En Huevos Nápoles nos gusta hablar de esas fechas que todavía se sienten vivas en la cultura colombiana. San Juan y San Pedro es una de ellas. Cuando llega junio, muchas regiones del país se llenan de música, danza, encuentros familiares y celebraciones que siguen pasando de generación en generación. En Colombia, estas fiestas se describen como celebraciones que se viven a mediados de junio y julio, especialmente en Huila, y que reúnen festival folclórico, bambuco, reinado y muestras culturales de la región.
Lo bonito de esta tradición es que no se queda en un evento lejano. Se siente cercana. Se siente en la música, en los trajes, en el baile y en esos planes donde la familia también encuentra excusa para reunirse. En Huevos Nápoles valoramos mucho eso, las tradiciones que no se viven solo en la calle o en una tarima, sino también en la casa, en la conversación y en los momentos compartidos alrededor de la mesa.
San Juan y San Pedro nos recuerda algo que nos gusta mucho de lo verdaderamente criollo, que las celebraciones en Colombia casi siempre terminan conectando con la comida. Después de una mañana de plan, de una tarde de baile o de una visita familiar, siempre aparece algo para compartir. Un desayuno tardío. Unas onces. Una receta casera. Un plato que ayude a seguir la celebración desde casa. Y ahí es donde también sentimos que nuestra marca conversa de forma natural con esta tradición.
Por qué esta tradición sigue conectando tanto
• Tiene música, identidad y alegría.
• Reúne a familias y comunidades.
• Hace parte del calendario cultural de junio.
• Se vive tanto en lo público como en el hogar.
En Huevos Nápoles creemos que junio tiene un sabor especial porque mezcla fiesta con tradición. No se trata solo de mirar una fecha en el calendario. Se trata de reconocer una forma muy colombiana de celebrar lo nuestro. San Juan y San Pedro tiene esa fuerza. Nos recuerda que el folclor sigue vivo, que el encuentro sigue importando y que el orgullo por nuestras costumbres todavía se expresa con ganas.

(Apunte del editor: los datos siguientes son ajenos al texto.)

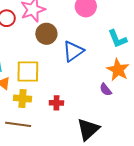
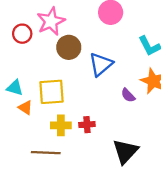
purple semicircle: (106, 90) -> (128, 95), moved
yellow cross: (23, 98) -> (61, 125), moved

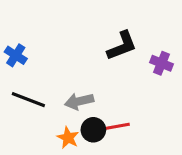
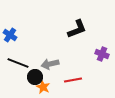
purple cross: (162, 63) -> (102, 54), moved
black circle: (93, 130) -> (35, 77), moved

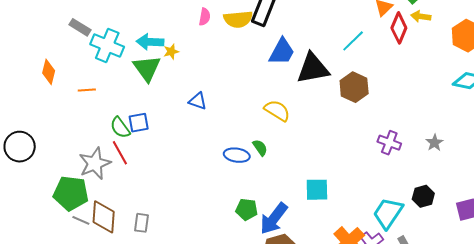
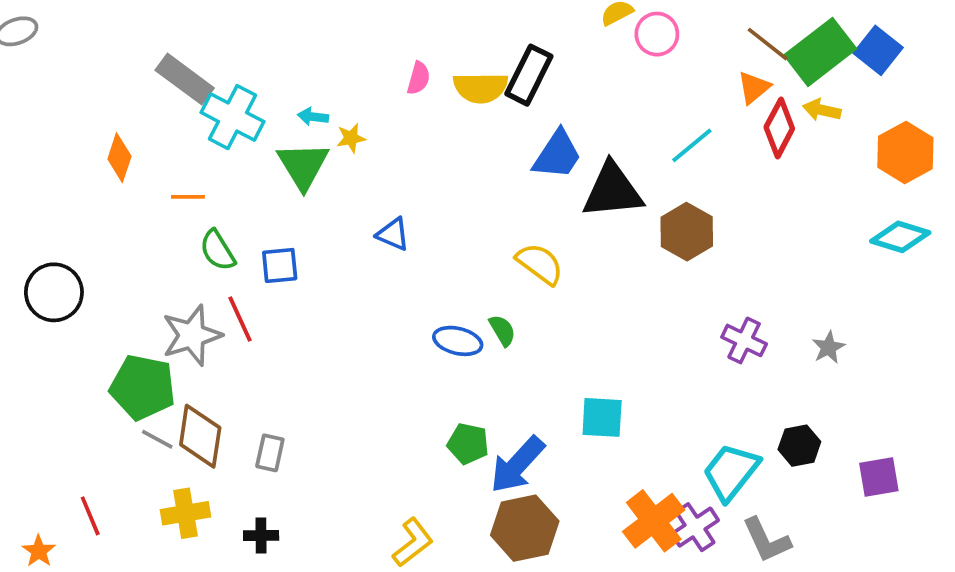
gray rectangle: (80, 27) -> (185, 79), size x1.4
cyan arrow: (150, 42) -> (313, 117), size x0.6
green semicircle: (120, 128) -> (217, 250), moved

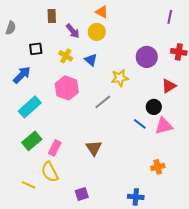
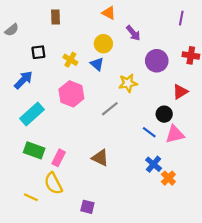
gray semicircle: (11, 28) -> (12, 30), turned 32
purple arrow: (73, 31) -> (133, 33), moved
yellow circle: (97, 32) -> (103, 44), moved
green rectangle: (32, 141) -> (34, 150), turned 60
brown triangle: (94, 148) -> (100, 158), turned -30
orange cross: (158, 167) -> (168, 178), turned -32
purple square: (82, 194) -> (87, 207), turned 32
blue cross: (136, 197) -> (154, 164), moved, turned 35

También nos gusta porque es una tradición que se siente cálida. Tiene color, movimiento y memoria. Tiene ese tipo de energía que invita a compartir. Y cuando pensamos en compartir, pensamos también en esos momentos de consumo que aparecen sin esfuerzo. Un desayuno antes de salir. Algo rápido y sabroso al volver a casa. Una mesa donde varios coinciden y donde comer también hace parte del plan. En esos espacios, Huevos Nápoles puede acompañar recetas sencillas, cercanas y llenas de sabor verdaderamente criollo.
No queremos hablar de San Juan y San Pedro desde un tono lejano o demasiado formal. Nos interesa más ese lado humano de la tradición. El que tiene risa, visita, baile, comida y familia. El que hace que una celebración grande también se sienta en la cocina de la casa. El que demuestra que las tradiciones siguen vigentes cuando todavía provocan reunirse, conversar y disfrutar.
En Huevos Nápoles creemos que así se mantiene vivo lo verdaderamente criollo. No solo recordando una fecha, sino viviéndola con lo que somos. Con música, con costumbre, con hogar y con ese gusto por compartir que tanto nos representa como colombianos.